Retype the tail of the data exactly, starting at the line containing "3B, Millewee" and stopping at the last line.

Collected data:
____

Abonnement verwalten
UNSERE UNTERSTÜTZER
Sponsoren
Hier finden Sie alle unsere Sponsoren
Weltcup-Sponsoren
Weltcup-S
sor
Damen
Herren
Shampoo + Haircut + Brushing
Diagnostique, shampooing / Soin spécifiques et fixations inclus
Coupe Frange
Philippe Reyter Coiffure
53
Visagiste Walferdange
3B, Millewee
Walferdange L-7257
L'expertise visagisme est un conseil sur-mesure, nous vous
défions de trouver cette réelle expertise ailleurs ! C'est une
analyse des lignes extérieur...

____

- **RESULT BELOW**:
3B, Millewee
Walferdange L-7257
L'expertise visagisme est un conseil sur-mesure, nous vous
défions de trouver cette réelle expertise ailleurs ! C'est une
analyse des lignes extérieur...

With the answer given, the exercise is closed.